(Collected data)

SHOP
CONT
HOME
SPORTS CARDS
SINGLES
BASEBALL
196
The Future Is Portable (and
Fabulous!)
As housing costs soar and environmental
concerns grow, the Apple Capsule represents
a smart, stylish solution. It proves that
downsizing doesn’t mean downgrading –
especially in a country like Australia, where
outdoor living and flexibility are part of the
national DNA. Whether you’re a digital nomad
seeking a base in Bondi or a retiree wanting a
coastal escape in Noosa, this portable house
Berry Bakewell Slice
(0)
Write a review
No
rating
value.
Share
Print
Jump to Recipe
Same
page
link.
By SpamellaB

==

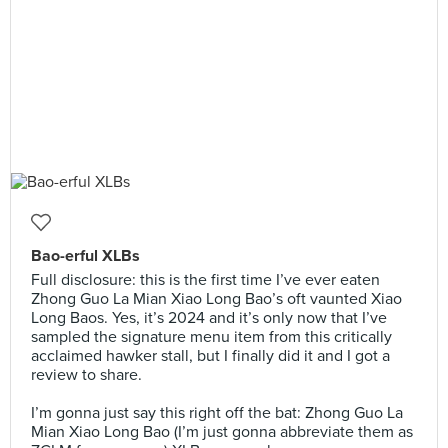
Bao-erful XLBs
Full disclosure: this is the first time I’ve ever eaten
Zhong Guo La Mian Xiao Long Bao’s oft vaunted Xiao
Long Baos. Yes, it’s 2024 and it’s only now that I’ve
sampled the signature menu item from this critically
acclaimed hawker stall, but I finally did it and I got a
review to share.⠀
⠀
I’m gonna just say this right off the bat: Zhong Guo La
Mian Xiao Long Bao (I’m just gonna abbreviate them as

● **BRIEF**
Look through the entries. Copy out each line with "Xiao" in it.

● **SOLUTION TO THE PROBLEM**
Zhong Guo La Mian Xiao Long Bao’s oft vaunted Xiao
Mian Xiao Long Bao (I’m just gonna abbreviate them as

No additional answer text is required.